Saint Maud was one of the most promising films of early 2020. A grim, psychological horror where the evil is coming from inside the godly, à la the terrifying religious fervor of the mother in Carrie? Sign a specific subset of moviegoers up! But then along came global crisis and Saint Maud was delayed, and then delayed again, and then shelved for what seemed like indefinitely (unless you live in the U.K.). Distributors at StudioCanal must’ve kept their new year’s resolution, though, because Saint Maud is finally hitting U.S. video-on-demand almost a year from its original release date.

Saint Maud is the story of Maud, a woman who is very much not a saint. Her name’s not even Maud, technically. She’s Katie, a nurse who was fired from her practice after a patient died in her care, and she’s assumed a new name so she can apply for private care positions without scrutiny. She’s also become a big fan of God since her fatal accident, which becomes a sticking point between Maud and her fraudulently obtained new patient: Amanda, a terminally ill dancer from the U.S., and an atheist.

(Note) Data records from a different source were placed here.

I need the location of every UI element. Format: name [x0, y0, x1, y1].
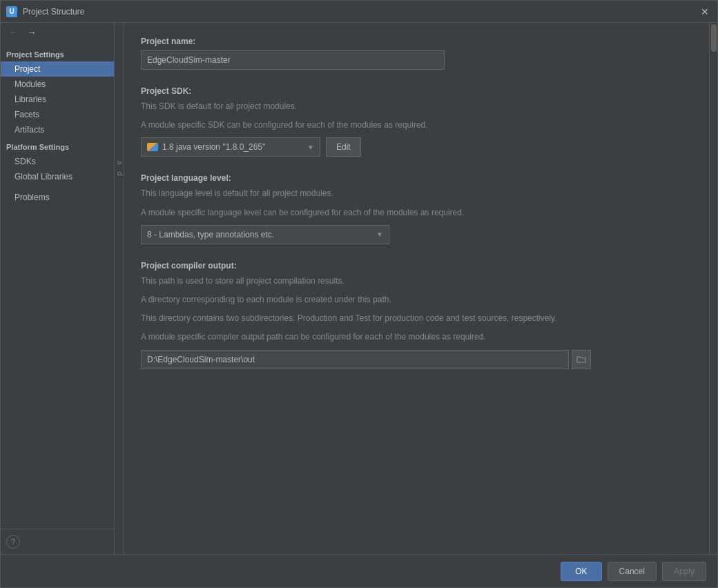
- platform-settings-header: Platform Settings: [1, 137, 114, 154]
- sidebar-item-facets[interactable]: Facets: [1, 107, 114, 122]
- compiler-desc-1: This path is used to store all project c…: [141, 275, 692, 288]
- bottom-bar: OK Cancel Apply: [1, 554, 717, 587]
- language-level-value: 8 - Lambdas, type annotations etc.: [147, 230, 274, 239]
- cancel-button[interactable]: Cancel: [608, 562, 657, 581]
- language-level-label: Project language level:: [141, 173, 692, 183]
- sidebar-item-problems[interactable]: Problems: [1, 190, 114, 205]
- project-name-label: Project name:: [141, 37, 692, 46]
- project-structure-dialog: U Project Structure ✕ ← → Project Settin…: [0, 0, 718, 588]
- title-bar: U Project Structure ✕: [1, 1, 717, 23]
- project-sdk-label: Project SDK:: [141, 86, 692, 96]
- sdk-icon: [147, 143, 158, 151]
- project-name-input[interactable]: [141, 50, 445, 70]
- left-label-1: e: [115, 161, 123, 165]
- sdk-description-2: A module specific SDK can be configured …: [141, 119, 692, 132]
- ok-button[interactable]: OK: [561, 562, 601, 581]
- lang-description-2: A module specific language level can be …: [141, 206, 692, 219]
- sidebar-item-project[interactable]: Project: [1, 61, 114, 77]
- folder-browse-button[interactable]: [572, 350, 591, 369]
- back-button[interactable]: ←: [6, 26, 21, 39]
- sdk-row: 1.8 java version "1.8.0_265" ▼ Edit: [141, 137, 692, 157]
- project-name-group: Project name:: [141, 37, 692, 70]
- forward-button[interactable]: →: [24, 26, 39, 39]
- compiler-desc-2: A directory corresponding to each module…: [141, 293, 692, 306]
- help-button[interactable]: ?: [6, 535, 20, 549]
- left-labels-strip: e p: [115, 23, 124, 554]
- lang-description-1: This language level is default for all p…: [141, 187, 692, 200]
- sdk-description-1: This SDK is default for all project modu…: [141, 100, 692, 113]
- sdk-dropdown[interactable]: 1.8 java version "1.8.0_265" ▼: [141, 137, 320, 157]
- sidebar: ← → Project Settings Project Modules Lib…: [1, 23, 115, 554]
- sdk-dropdown-arrow: ▼: [307, 144, 314, 151]
- sidebar-item-sdks[interactable]: SDKs: [1, 154, 114, 169]
- project-settings-header: Project Settings: [1, 45, 114, 61]
- dialog-title: Project Structure: [23, 7, 698, 17]
- compiler-desc-4: A module specific compiler output path c…: [141, 331, 692, 344]
- content-area: ← → Project Settings Project Modules Lib…: [1, 23, 717, 554]
- nav-arrows: ← →: [1, 23, 114, 42]
- app-icon: U: [6, 6, 17, 17]
- lang-dropdown-arrow: ▼: [376, 231, 383, 238]
- sidebar-item-modules[interactable]: Modules: [1, 77, 114, 92]
- folder-icon: [576, 355, 586, 364]
- language-level-dropdown[interactable]: 8 - Lambdas, type annotations etc. ▼: [141, 225, 389, 244]
- left-label-2: p: [115, 172, 123, 176]
- compiler-output-input[interactable]: [141, 350, 569, 369]
- main-content: Project name: Project SDK: This SDK is d…: [124, 23, 709, 554]
- sidebar-item-artifacts[interactable]: Artifacts: [1, 122, 114, 137]
- sidebar-item-global-libraries[interactable]: Global Libraries: [1, 169, 114, 184]
- sdk-edit-button[interactable]: Edit: [326, 137, 361, 157]
- scrollbar-thumb[interactable]: [711, 24, 717, 52]
- apply-button[interactable]: Apply: [662, 562, 706, 581]
- language-level-group: Project language level: This language le…: [141, 173, 692, 244]
- compiler-output-row: [141, 350, 692, 369]
- sdk-value: 1.8 java version "1.8.0_265": [162, 142, 265, 152]
- compiler-output-label: Project compiler output:: [141, 261, 692, 271]
- scrollbar[interactable]: [709, 23, 717, 554]
- compiler-output-group: Project compiler output: This path is us…: [141, 261, 692, 369]
- sidebar-item-libraries[interactable]: Libraries: [1, 92, 114, 107]
- sidebar-bottom: ?: [1, 529, 114, 554]
- close-button[interactable]: ✕: [698, 5, 712, 19]
- project-sdk-group: Project SDK: This SDK is default for all…: [141, 86, 692, 157]
- compiler-desc-3: This directory contains two subdirectori…: [141, 312, 692, 325]
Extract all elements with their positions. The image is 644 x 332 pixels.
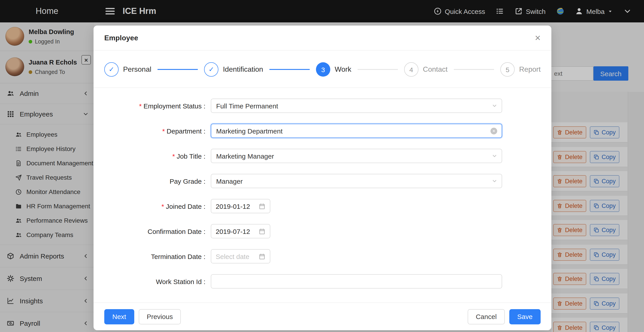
- required-mark: *: [139, 102, 142, 110]
- step-work[interactable]: 3 Work: [316, 62, 351, 77]
- cancel-button[interactable]: Cancel: [468, 309, 504, 324]
- field-employment-status: *Employment Status : Full Time Permanent: [104, 99, 540, 113]
- work-station-id-input[interactable]: [211, 274, 502, 288]
- step-check-icon: ✓: [204, 62, 218, 77]
- employee-modal: Employee × ✓ Personal ✓ Identification 3…: [94, 26, 551, 330]
- termination-date-input[interactable]: Select date: [211, 249, 270, 263]
- joined-date-input[interactable]: 2019-01-12: [211, 199, 270, 213]
- modal-header: Employee ×: [94, 26, 551, 51]
- date-value: 2019-01-12: [216, 202, 250, 210]
- required-mark: *: [162, 202, 164, 210]
- field-joined-date: *Joined Date : 2019-01-12: [104, 199, 540, 213]
- step-label: Work: [335, 65, 351, 73]
- calendar-icon: [259, 253, 266, 260]
- department-select[interactable]: Marketing Department ×: [211, 124, 502, 138]
- work-form: *Employment Status : Full Time Permanent…: [94, 88, 551, 288]
- select-value: Manager: [216, 177, 242, 185]
- select-value: Marketing Department: [216, 127, 282, 135]
- previous-button[interactable]: Previous: [139, 309, 181, 324]
- field-label: Work Station Id :: [104, 278, 211, 285]
- step-number: 5: [500, 62, 515, 77]
- pay-grade-select[interactable]: Manager: [211, 174, 502, 188]
- step-report[interactable]: 5 Report: [500, 62, 540, 77]
- wizard-steps: ✓ Personal ✓ Identification 3 Work 4 Con…: [94, 51, 551, 88]
- step-personal[interactable]: ✓ Personal: [104, 62, 151, 77]
- step-label: Personal: [123, 65, 151, 73]
- field-termination-date: Termination Date : Select date: [104, 249, 540, 263]
- date-value: 2019-07-12: [216, 227, 250, 235]
- clear-icon[interactable]: ×: [490, 127, 497, 134]
- step-connector: [270, 69, 310, 70]
- field-department: *Department : Marketing Department ×: [104, 124, 540, 138]
- next-button[interactable]: Next: [104, 309, 134, 324]
- field-label: Confirmation Date :: [104, 227, 211, 235]
- field-label: *Job Title :: [104, 152, 211, 160]
- field-label: Termination Date :: [104, 252, 211, 260]
- calendar-icon: [259, 203, 266, 210]
- step-number: 4: [404, 62, 418, 77]
- step-label: Report: [519, 65, 540, 73]
- step-identification[interactable]: ✓ Identification: [204, 62, 263, 77]
- save-button[interactable]: Save: [509, 309, 540, 324]
- close-icon[interactable]: ×: [535, 33, 540, 43]
- field-confirmation-date: Confirmation Date : 2019-07-12: [104, 224, 540, 238]
- step-connector: [158, 69, 198, 70]
- field-label: *Employment Status :: [104, 102, 211, 110]
- field-label: *Department :: [104, 127, 211, 135]
- screen: Home ICE Hrm Quick Access Switch Melba: [0, 0, 644, 332]
- step-label: Contact: [423, 65, 448, 73]
- modal-footer: Next Previous Cancel Save: [94, 302, 551, 330]
- date-placeholder: Select date: [216, 252, 249, 260]
- step-connector: [454, 69, 494, 70]
- job-title-select[interactable]: Marketing Manager: [211, 149, 502, 163]
- required-mark: *: [162, 127, 165, 135]
- field-pay-grade: Pay Grade : Manager: [104, 174, 540, 188]
- employment-status-select[interactable]: Full Time Permanent: [211, 99, 502, 113]
- confirmation-date-input[interactable]: 2019-07-12: [211, 224, 270, 238]
- step-check-icon: ✓: [104, 62, 118, 77]
- step-contact[interactable]: 4 Contact: [404, 62, 448, 77]
- step-number: 3: [316, 62, 330, 77]
- chevron-down-icon: [492, 103, 497, 108]
- required-mark: *: [172, 152, 175, 160]
- select-value: Full Time Permanent: [216, 102, 278, 110]
- calendar-icon: [259, 228, 266, 235]
- field-label: *Joined Date :: [104, 202, 211, 210]
- field-label: Pay Grade :: [104, 177, 211, 185]
- field-job-title: *Job Title : Marketing Manager: [104, 149, 540, 163]
- modal-title: Employee: [104, 34, 138, 42]
- select-value: Marketing Manager: [216, 152, 274, 160]
- chevron-down-icon: [492, 178, 497, 184]
- step-connector: [358, 69, 398, 70]
- chevron-down-icon: [492, 153, 497, 158]
- step-label: Identification: [223, 65, 263, 73]
- field-work-station-id: Work Station Id :: [104, 274, 540, 288]
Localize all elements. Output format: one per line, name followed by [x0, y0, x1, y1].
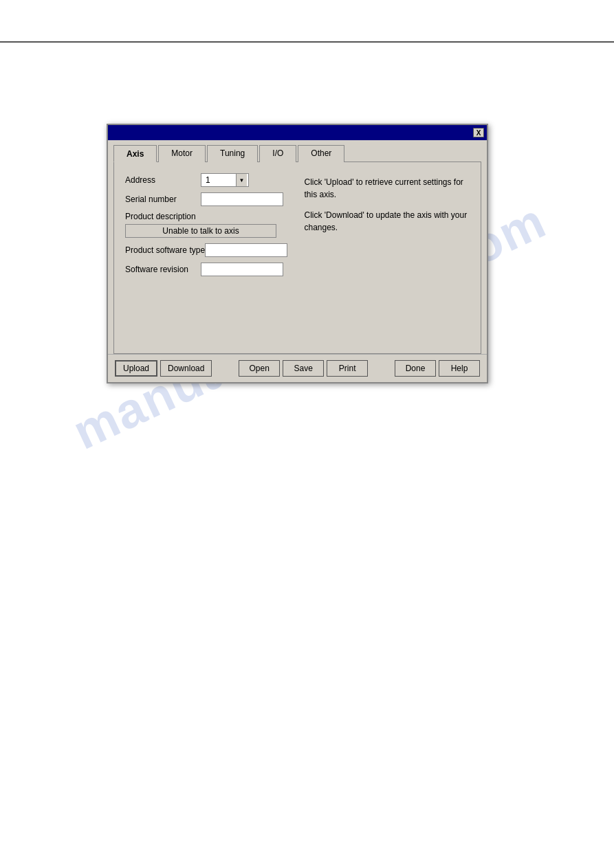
form-left: Address 1 ▼ Serial number Product des: [125, 173, 291, 282]
form-section: Address 1 ▼ Serial number Product des: [125, 173, 470, 282]
address-label: Address: [125, 175, 201, 185]
tab-motor[interactable]: Motor: [158, 145, 206, 162]
product-description-value: Unable to talk to axis: [125, 224, 276, 238]
address-select[interactable]: 1 ▼: [201, 173, 249, 187]
form-right: Click 'Upload' to retrieve current setti…: [305, 173, 470, 282]
upload-button[interactable]: Upload: [115, 360, 157, 377]
done-button[interactable]: Done: [395, 360, 436, 377]
product-software-type-input[interactable]: [205, 243, 287, 257]
title-bar: X: [108, 125, 487, 140]
product-description-section: Product description Unable to talk to ax…: [125, 212, 291, 238]
help-button[interactable]: Help: [439, 360, 480, 377]
address-row: Address 1 ▼: [125, 173, 291, 187]
software-revision-row: Software revision: [125, 263, 291, 276]
address-dropdown-arrow-icon: ▼: [236, 174, 247, 186]
help-text-2: Click 'Download' to update the axis with…: [305, 209, 470, 234]
product-description-label: Product description: [125, 212, 291, 221]
page-top-border: [0, 41, 614, 43]
serial-number-row: Serial number: [125, 192, 291, 206]
dialog-window: X Axis Motor Tuning I/O Other Address 1 …: [107, 124, 488, 383]
save-button[interactable]: Save: [283, 360, 324, 377]
help-text-1: Click 'Upload' to retrieve current setti…: [305, 176, 470, 201]
print-button[interactable]: Print: [327, 360, 368, 377]
address-select-inner: 1 ▼: [203, 174, 247, 186]
software-revision-input[interactable]: [201, 263, 283, 276]
tab-tuning[interactable]: Tuning: [207, 145, 258, 162]
tab-io[interactable]: I/O: [259, 145, 296, 162]
address-value: 1: [203, 175, 210, 185]
software-revision-label: Software revision: [125, 265, 201, 274]
product-software-type-label: Product software type: [125, 245, 205, 255]
close-button[interactable]: X: [473, 128, 484, 137]
serial-number-input[interactable]: [201, 192, 283, 206]
tab-content: Address 1 ▼ Serial number Product des: [113, 162, 481, 354]
buttons-row: Upload Download Open Save Print Done Hel…: [108, 354, 487, 382]
product-software-type-row: Product software type: [125, 243, 291, 257]
download-button[interactable]: Download: [160, 360, 212, 377]
tab-axis[interactable]: Axis: [113, 145, 157, 162]
open-button[interactable]: Open: [239, 360, 280, 377]
serial-number-label: Serial number: [125, 194, 201, 204]
tab-other[interactable]: Other: [298, 145, 344, 162]
tabs-row: Axis Motor Tuning I/O Other: [108, 144, 487, 162]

Amanda, who knows nothing of Maud’s past because Saint Maud got such a late U.S. release, is amused by Maud’s zealous conviction and plays along at first, allowing her nurse to lead her in prayer and pretending to feel God’s presence. Maud doesn’t notice Amanda’s little game because she’s really feeling God’s presence—or at least really feeling something. Her moments with the Lord tend to end with her writhing, gasping, clenching her fists in the throes of some spiritual ecstasy, the Spirit abuzz in her deepest cavities.

It looks how it sounds, and it’s hard to look away. The uncomfortable intertwine of the spiritual and sexual is where Saint Maud is most intriguing. For one, it’s the best insight we get into Maud’s mind as a character: the film is barely 80 minutes and moves at a decent clip, so we don’t spend too much time inside her head. The enduring impression of her is that she’s a lonely religious fanatic, and little is done to complicate that notion. When a hint of lust creeps into her eyes as they linger on the musculature of a demon in a painting, Maud feels less like a villain waiting to happen and more like—well, the protagonist of her own movie. She has strange desires; she’s a sinner, she’s a human, she’s a girl named Katie. Morfydd Clark does a great job of both reveling in and recoiling from her human depravity.

In the quiet, when Saint Maud sidles away from the tension of building up to some violent act of religious passion, a whisper can be heard of Maud’s fractured relationship with pleasure. She receives none from her life, none from those around her, and her attitude toward sex doesn’t perfectly line up with her newfound conservatism. But this whisper is a line of thought that never found its end before it made it from screenplay to screen. For Saint Maud is louder than that whisper in its atmosphere, in its dark, hopeless lighting, in its ominous close-ups on Maud’s most disturbing behavioral minutiae. It’s a film that cannot hide the inevitability of its violent act of religious passion. It’s a film that—up until the very final shot—knows Maud is wrong and knows her beliefs are dangerous. That’s all well and good, and it’s not incorrect, but what Saint Maud misses is that the question of Maud’s incentives was more interesting than her preordained destination. The fate of Carrie’s mother is a traumatizing concoction of misplaced faith and implicit sexual energy, but it’s not the reason Carrie stood the test of time. That would be Carrie, who we knew a little better.